According to an important new book entitled “Hidden Hand” by Clive Hamilton and Mareike Ohlberg, the CCP, like its Bolshevik predecessor, is not interested in democracy. “It sees,“ say the authors, ”only a bitter ideological struggle with the West, dividing the world into those who can be won over, and enemies.”
A Tide in the Affairs of Men
The prolific American scholar Victor Davis Hanson has suggested that the November 2020 vote will be one of the most important in U.S. history.Sixteenth century British playwright William Shakespeare famously wrote: “There is a tide in the affairs of men, Which, taken at the flood, leads on to fortune; Omitted, all the voyage of their life, Is bound in shallows and in miseries. On such a full sea are we now afloat, And we must take the current when it serves, Or lose our ventures” (“Julius Caesar”, Act 4, scene 3).
Watershed historical moments are central to a nation’s destiny. Americans who voted for Republican candidates in 2016 sought to creatively turn the clock back to the Enlightenment revolutionary principles of 1776. They chose freedom over tutelage and looked to restore the greatness of their nation.

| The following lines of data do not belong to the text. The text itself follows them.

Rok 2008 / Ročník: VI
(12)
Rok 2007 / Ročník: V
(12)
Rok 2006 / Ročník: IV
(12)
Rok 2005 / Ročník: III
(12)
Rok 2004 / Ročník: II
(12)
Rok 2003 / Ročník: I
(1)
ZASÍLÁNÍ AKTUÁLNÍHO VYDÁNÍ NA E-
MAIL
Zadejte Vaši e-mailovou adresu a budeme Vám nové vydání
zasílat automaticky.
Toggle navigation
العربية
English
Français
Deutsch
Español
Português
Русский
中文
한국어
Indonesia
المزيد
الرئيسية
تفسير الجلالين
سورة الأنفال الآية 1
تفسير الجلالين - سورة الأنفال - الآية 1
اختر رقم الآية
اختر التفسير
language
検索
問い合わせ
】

Those on the other side of the political dialectic seek power and security in some form of international socialist order, which is almost certain to be led by the CCP. They wish to go down what Austrian economist Friedrich Hayek described as the road to serfdom. “If socialists understood economics,“ said Hayek, ”they wouldn’t be socialists.”
Looking on from north of the 49th parallel, I’m inclined to place our hopes for a better future in solidarity with American patriots who will come together this week to celebrate another July 4th, Independence Day!